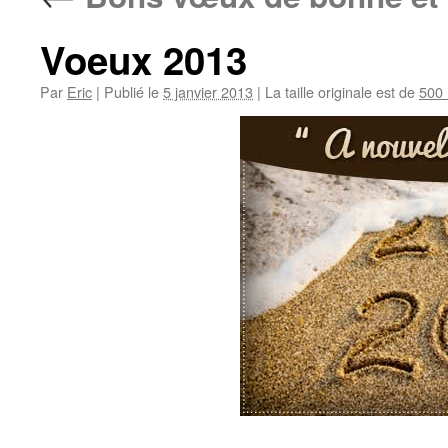
Voeux 2013
Par
Eric
|
Publié le
5 janvier 2013
|
La taille originale est de
500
###
**Problem description**
The whole listing above must be duplicated word for word, apart from its pictures.

**Result of this exercise**
Voeux 2013
Par
Eric
|
Publié le
5 janvier 2013
|
La taille originale est de
500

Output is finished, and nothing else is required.